GUTTAE DAN INJEKSI
Guttae (Obat Tetes) Adalah sediaan cair berupa larutan, emulsi atau suspensi yang dimaksudkan untuk obat dalam atau obat luar, digunakan dengan cara meneteskan menggunakan penetes yang menghasilkan tetesan setara dengan tetesan yang dihasilkan penetes baku dalam F armakope Indonesia. Sediaan obat tetes dapat berupa: 1. Guttae (Obat Tetes) Apabila disebutkan tanpa penjelasan maka yang dimaksud obat tetes untuk obat dalam. Dapat digunakan dengan cara meneteskannya kedalam makanan atau minuman. 2. Guttae Oris (Tetes Mulut) Tetes mulut adalah obat tetes yang diperuntukkan untuk kumur-kumur, sebelum digunakan diencerkan lebih dulu dengan air dan tidak untu k ditelan. 3. Guttae Auriculares (Tetes Telinga) Tetes telinga adalah obat tetes yang digunakan dengan cara meneteskan obat ke dalam telinga. Bila tidak dinyatakan lain cairan pembawa yang digunakan adalah bukan air. Cairan pembawa yang digunakan harus mempunyai kekentalan yang sesuai agar obat mudah menempel pada dinding telinga, biasanya digunakan gliserin dan propilen glikol. Selain tersebut dapat pula digunakan etanol, heksilenglikol dan minyak lemak nabati. Bila sediaan berupa suspensi sebagai zat pensuspensi digunakan sorbitan, polisorbat atau surfaktan lain yang cocok. Kecuali dinyatakan dinyatakan lain pH tetes telinga adalah 5,0-6,0 dan disimpan dalam wadah tertutup rapat. 4. Guttae Nasales (Tetes Hidung) Tetes hidung adalah obat bebas yang digunakan dengan cara meneteskan obat ke dalam rongga hidung yang mengandung zat pensuspensi, pendapar dan pengawat. Sebagai cairan pembawa umumnya digunakan air. pH cairan pembawa antara 5,5-7,5 dengan kapasitas sedang, isotonis atau hampir isotonis. Cairan pembawa tidak boleh menggunakan minyak mineral atau minyak lemak. Sebagai zat pensuspensi biasanya digunakan sorbitan, polisorbat atau surfaktan lain yang cocok dengan kadar tidak lebih dari 0, 01% b/v. Zat pendapar digunakan zat yang cocok degan pH 6,5 dan dibuat isotonis dengan Natrii Chloridum. Zat pengawat yang digunakan umumnya Benzalkonium Chlorida 0,01% b/v – 0,1% b/v. Tetes hidung disimpan dalam wadah tertutup rapat. Penyimpanan : kecuali dinyatakan lain, disimpan dalam wadah tertutup rapat. 5. Guttae Ophthalmicae (Tetes Mata) Tetes mata adalah sediaan steril berupa larutan atau suspensi yang digunakan de ngan cara meneteskan obat pada selaput lendir mata disekitar kelopak mata dan bola mata. Tetes mata berupa larutan jernih, bebas partikel asing, benang dan serat.

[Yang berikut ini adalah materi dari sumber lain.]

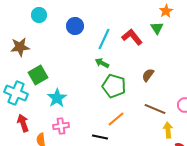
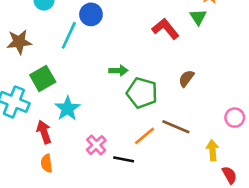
cyan line: (104, 39) -> (69, 35), moved
green arrow: (102, 63) -> (118, 71), moved, turned 152
brown line: (155, 109) -> (176, 127), moved
red arrow: (23, 123) -> (44, 132), moved
pink cross: (61, 126) -> (96, 145), moved, turned -35

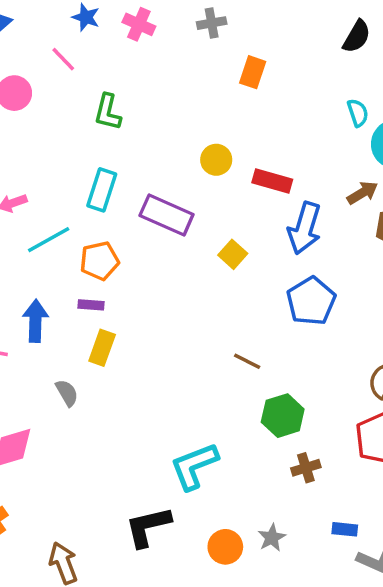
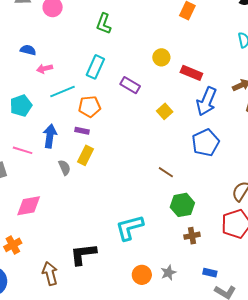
purple rectangle: (167, 215) -> (130, 85), size x0.7
gray semicircle: (67, 393) -> (64, 168), moved
black L-shape: (148, 527) -> (83, 254), moved

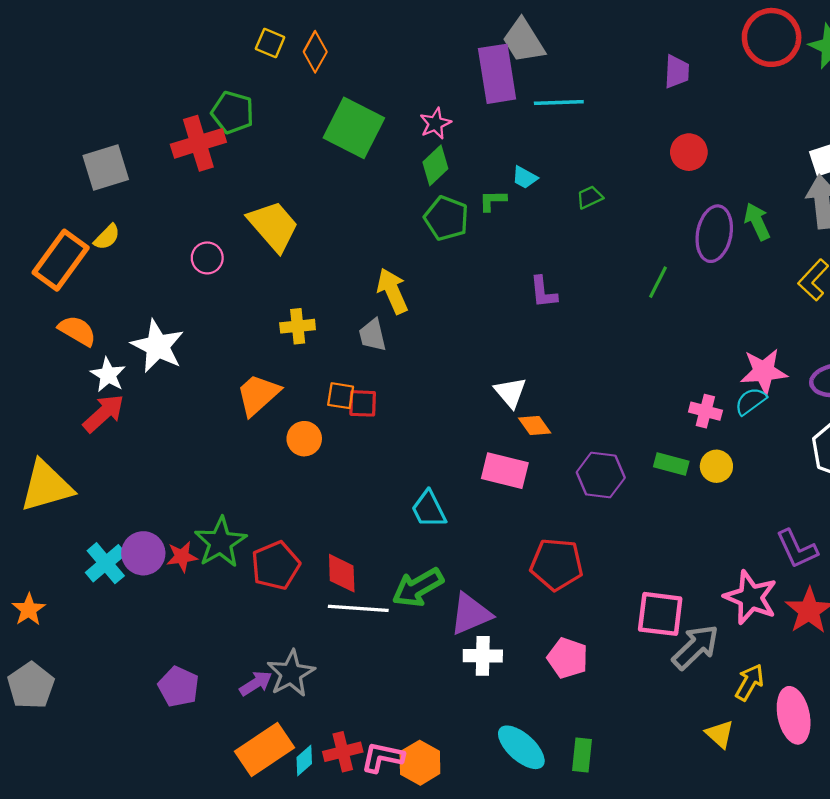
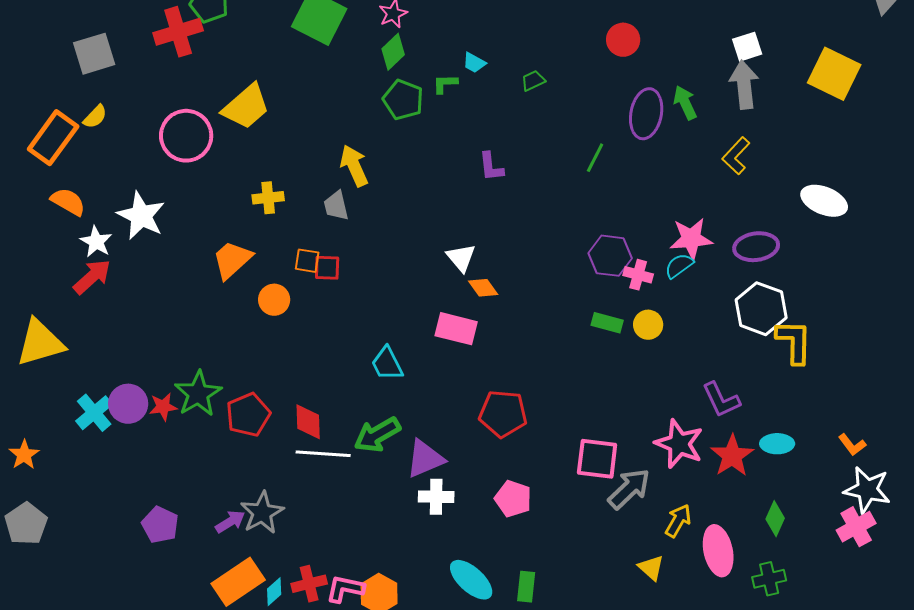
yellow trapezoid: (273, 226) -> (246, 107), turned 90
pink circle: (207, 258) -> (186, 136), size x1.8
purple hexagon: (601, 475) -> (610, 256), moved

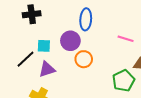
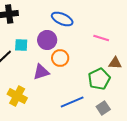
blue ellipse: (86, 19) -> (62, 19), turned -70
purple triangle: (47, 69) -> (41, 72), moved

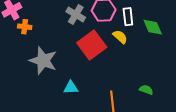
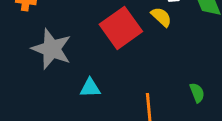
green semicircle: (146, 90) -> (197, 93), turned 48

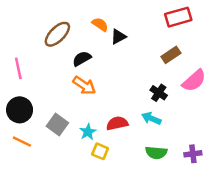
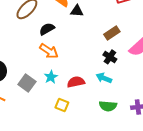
black triangle: (118, 37) -> (77, 11), turned 32
brown rectangle: (171, 55) -> (112, 33), moved
cyan star: (88, 132) -> (51, 77), moved

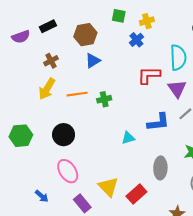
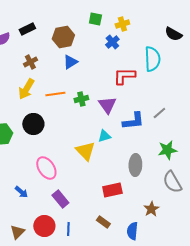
purple triangle: (177, 89) -> (107, 105), moved
black circle: (64, 135) -> (33, 124), moved
yellow triangle: (108, 187) -> (85, 151), moved
red rectangle: (136, 194) -> (112, 190), turned 30

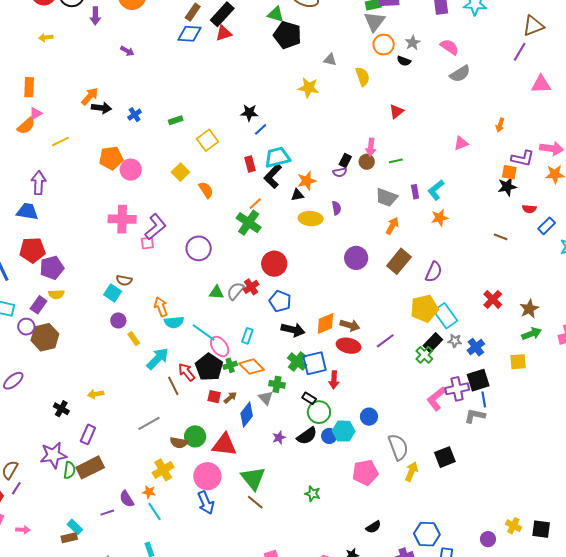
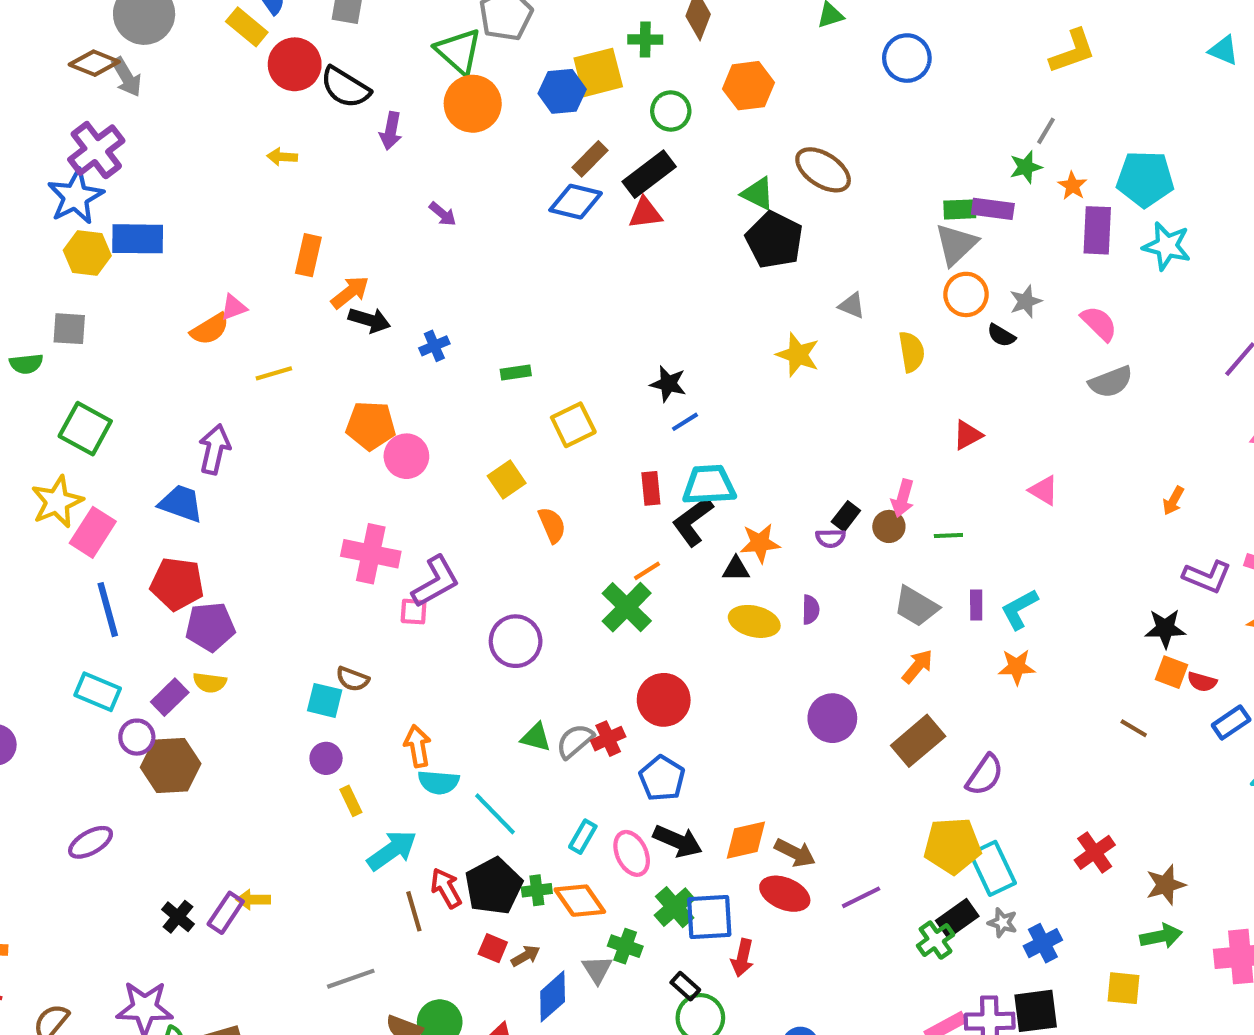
orange rectangle: (29, 87) -> (308, 255), moved
pink triangle: (461, 143) -> (1044, 490), moved, turned 42
orange square: (509, 172) -> (1171, 672), moved
cyan square: (113, 293) -> (325, 700), turned -30
pink ellipse: (220, 347) -> (632, 853), moved
purple rectangle: (88, 434) -> (226, 913), moved

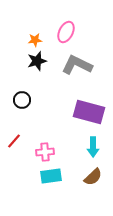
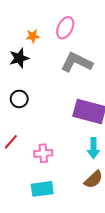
black star: (37, 61) -> (19, 58), moved
cyan rectangle: (51, 176) -> (42, 189), moved

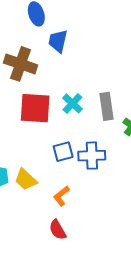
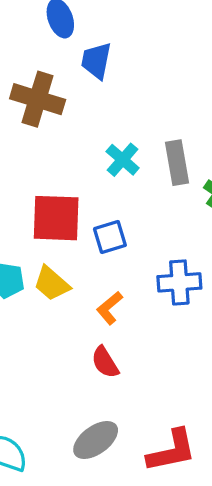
red square: (35, 108) -> (56, 218), moved
blue cross: (92, 156) -> (179, 282), moved

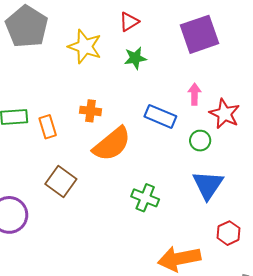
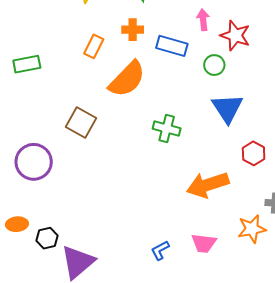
orange cross: (91, 111) -> (133, 30), moved
orange rectangle: (48, 127) -> (94, 46), moved, turned 50

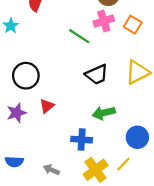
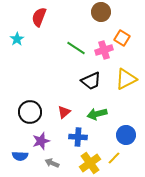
pink cross: (104, 21) -> (104, 50), moved
black circle: (26, 76) -> (30, 112), moved
red triangle: (47, 106) -> (64, 112), moved
purple star: (17, 113) -> (41, 141), moved

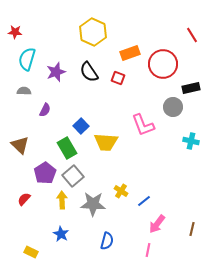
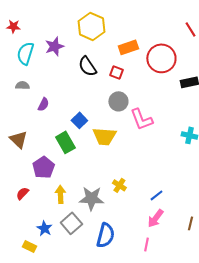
purple star: (56, 72) -> (54, 46), moved
gray circle: (173, 107) -> (118, 101), moved
gray square: (73, 176) -> (71, 223), moved
blue line: (144, 201) -> (156, 195), moved
blue star: (61, 234) -> (44, 228), moved
blue semicircle: (107, 241) -> (105, 235), size x1.4

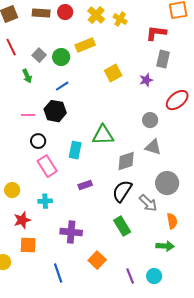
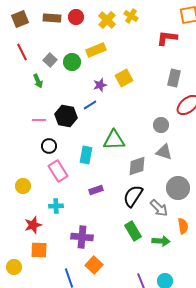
yellow cross: (120, 19) -> (131, 16), moved
gray rectangle: (163, 59) -> (174, 78), moved
purple star: (146, 80) -> (100, 85), moved
blue line: (62, 86) -> (90, 105), moved
yellow circle: (12, 190) -> (23, 186), moved
green arrow: (165, 246) -> (161, 241), moved
orange square: (97, 260) -> (94, 265), moved

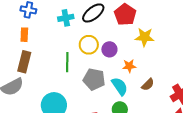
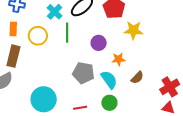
cyan cross: (66, 18) -> (55, 12), turned -35
yellow circle: (89, 45) -> (38, 36), moved
green line: (67, 62) -> (67, 33), moved

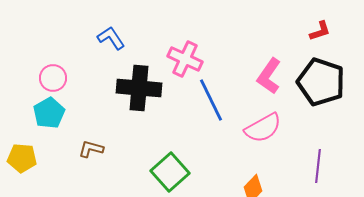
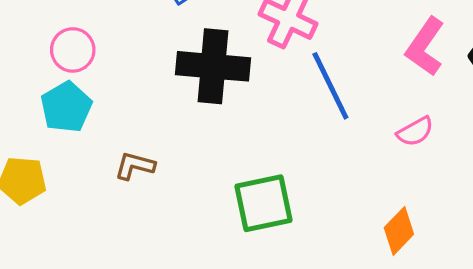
pink semicircle: (263, 128) -> (415, 131), size x0.6
green square: (170, 172) -> (264, 203), turned 30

Syarat-syarat obat tetes mata, yaitu: a) Steril b) Sedapat mungkin isohidris c) Sedapat mungkin isotonis Beberapa larutan pembawa yang digunakan untuk obat tetes mata, yaitu: a) Pembawa asam borat b) Pembawa asam borat khusus c) Pembawa fosfat isotonik Penyimpanan : Dalam wadah kaca atau plastik tertutup kedap, volume 10 ml yang dilengkapi dengan penetes. Penandaan : pada etiket harus tertera “Tidak boleh digunakan lebih dari satu bulan setelah tutup dibuka”.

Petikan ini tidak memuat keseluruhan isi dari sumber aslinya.